Transmission electron microscopy (TEM) analyses indicate that all synthesized composite materials contain regions with well-dispersed nanoparticles, predominantly exhibiting spherical morphology, minimal agglomeration, and a relatively uniform size distribution (Figure 9).

Nonetheless, although some regions show well-defined morphology, it is important to emphasize that this behavior does not represent the overall structure of the nanocomposites, which exhibit nanoparticle agglomeration and coalescence in other analyzed areas—except for the 2MNP/PLA sample (Figures S4–S8). Such agglomeration is expected in surfactant-free syntheses due to the absence of steric or electrostatic barriers [52].

In the 2MNP/PLA sample, no agglomerates were observed across the analyzed fields (Figure S4). Although the polymer–nanoparticle interface is not explicitly resolved, the high degree of dispersion suggests the presence of specific interactions between the PLA matrix and the magnetite nanoparticles. These interactions may involve hydrogen bonding, dipole–dipole attractions, coordination mechanisms, or physical anchoring, all of which can promote stabilization and prevent aggregation. With a mean particle diameter of approximately 2.8 nm and excellent dispersion, this formulation is particularly promising for applications such as controlled drug delivery, magnetic sensors, or functional nanomaterials.

In the 5MNP/PLA sample, a diffuse “halo” surrounding individual nanoparticles was observed (Figure S5b,c), likely corresponding to partial encapsulation by PLA. This feature reinforces the presence of polymer–particle interaction and may enhance colloidal stability and dispersion [10,16], in addition to the previously mentioned improvement in oxidation stability. Although a few larger agglomerates are present (Figure S5d,e), they are spatially isolated and do not dominate the sample morphology. The mean particle diameter lies between 3 and 4 nm, indicating good dispersion and integration into the polymer matrix.

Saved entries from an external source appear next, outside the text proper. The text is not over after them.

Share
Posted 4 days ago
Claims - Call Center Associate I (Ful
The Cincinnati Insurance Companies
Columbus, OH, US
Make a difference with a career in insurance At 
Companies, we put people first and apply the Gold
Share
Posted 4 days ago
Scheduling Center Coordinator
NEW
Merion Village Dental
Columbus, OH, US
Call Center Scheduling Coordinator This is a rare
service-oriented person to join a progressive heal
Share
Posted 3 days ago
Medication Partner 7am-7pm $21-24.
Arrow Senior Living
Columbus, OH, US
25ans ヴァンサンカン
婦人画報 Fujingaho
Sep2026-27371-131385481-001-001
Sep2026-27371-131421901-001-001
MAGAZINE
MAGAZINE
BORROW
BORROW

The 10MNP/PLA composite exhibits a tendency toward particle growth, increased morphological irregularity, and the appearance of larger aggregates (Figure S6). Despite these changes, the majority of particles remain within the 4–5 nm range, suggesting that nucleation control is still effective, although morphological uniformity begins to decline.

The 15MNP/PLA and 20MNP/PLA samples appear to approach the magnetite loading threshold. In the 15MNP/PLA formulation (Figure S7) a notably higher nanoparticle density per area is observed, suggesting either partial phase separation or limited matrix accommodation. Particles remain in the 4–5 nm size range but are more densely packed, and large, irregular agglomerates are more frequent. In the sample containing 20% magnetite (20MNP/PLA), a pronounced deterioration in nanoparticle dispersion is observed, characterized by a significant increase in particle size and a marked reduction in the population of smaller nanoparticles (Figure S8). The size distribution shows average diameters ranging from approximately 5 to 15 nm, excluding visibly larger agglomerated structures. These findings indicate a loss of nucleation control and compromised dispersion efficiency at higher filler loadings.

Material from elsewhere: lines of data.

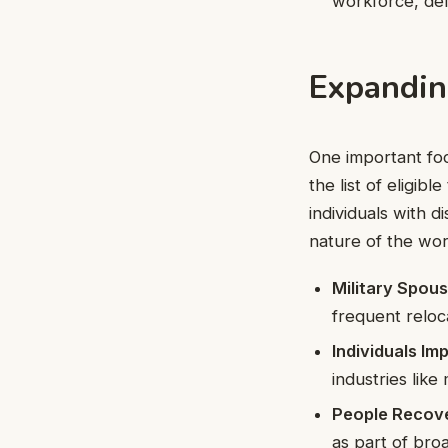
workforce, del
Expandin
One important fo
the list of eligi
individuals with 
nature of the wor
Military Spou
frequent reloc
Individuals I
industries like
People Recove
as part of broa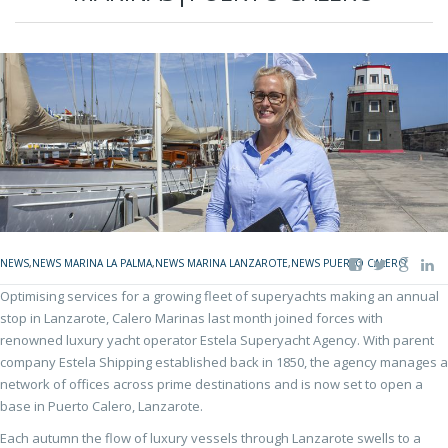
NEWS
,
NEWS MARINA LA PALMA
,
NEWS MARINA LANZAROTE
,
NEWS PUERTO CALERO
Optimising services for a growing fleet of superyachts making an annual
stop in Lanzarote, Calero Marinas last month joined forces with
renowned luxury yacht operator Estela Superyacht Agency. With parent
company Estela Shipping established back in 1850, the agency manages a
network of offices across prime destinations and is now set to open a
base in Puerto Calero, Lanzarote.
Each autumn the flow of luxury vessels through Lanzarote swells to a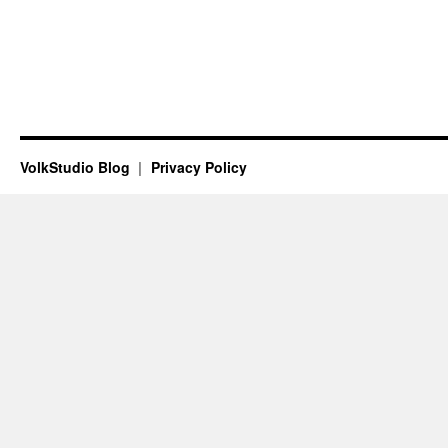
VolkStudio Blog
Privacy Policy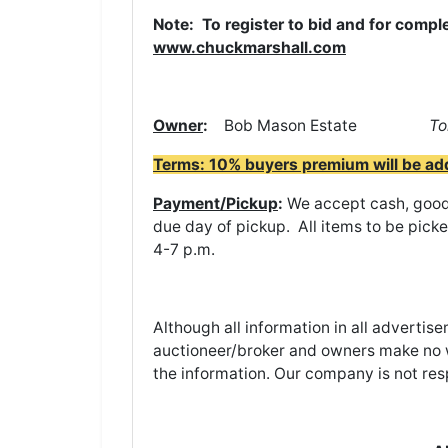
Note: To register to bid and for comple
www.chuckmarshall.com
Owner
:
Bob Mason Estate
To
Terms: 10% buyers premium will be added
Payment/Pickup
:
We accept cash, good 
due day of pickup. All items to be pick
4-7 p.m.
Although all information in all adverti
auctioneer/broker and owners make no w
the information. Our company is not res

While the 15% and 20% composites provide increased functional content due to the higher magnetite concentration, the loss of morphological homogeneity may compromise their mechanical, magnetic, and functional properties [53]. Although polymer–nanoparticle interactions may still occur, their effectiveness appears diminished at elevated loadings.

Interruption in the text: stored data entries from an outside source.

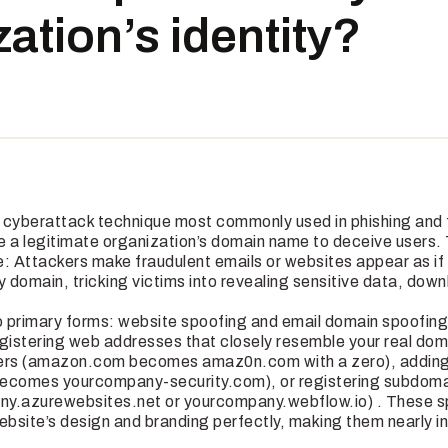
ation’s identity?
 cyberattack technique most commonly used in phishing and 
 a legitimate organization’s domain name to deceive users. Th
le: Attackers make fraudulent emails or websites appear as if
 domain, tricking victims into revealing sensitive data, dow
 primary forms: website spoofing and email domain spoofin
egistering web addresses that closely resemble your real dom
ters (amazon.com becomes amaz0n.com with a zero), addin
comes yourcompany-security.com), or registering subdoma
ny.azurewebsites.net or yourcompany.webflow.io) . These s
ebsite’s design and branding perfectly, making them nearly in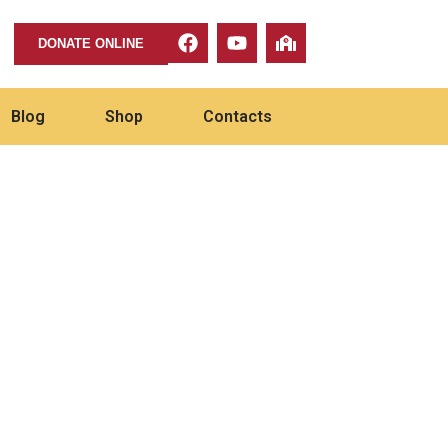
DONATE ONLINE
Blog
Shop
Contacts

The TEM micrographs analyses support the hypothesis from the Raman analysis that PLA is coating the magnetite nanoparticles, which is consistent with our previous findings [25]. The polymer coating on magnetite is significant because it enhances the colloidal stability of the composite and reduces the aggregation tendency of the nanoparticles [10,16], in addition to the previously mentioned improvement in oxidation stability. The images that show some regions of nanoparticle aggregation are expected due to the absence of surfactants in the synthesis.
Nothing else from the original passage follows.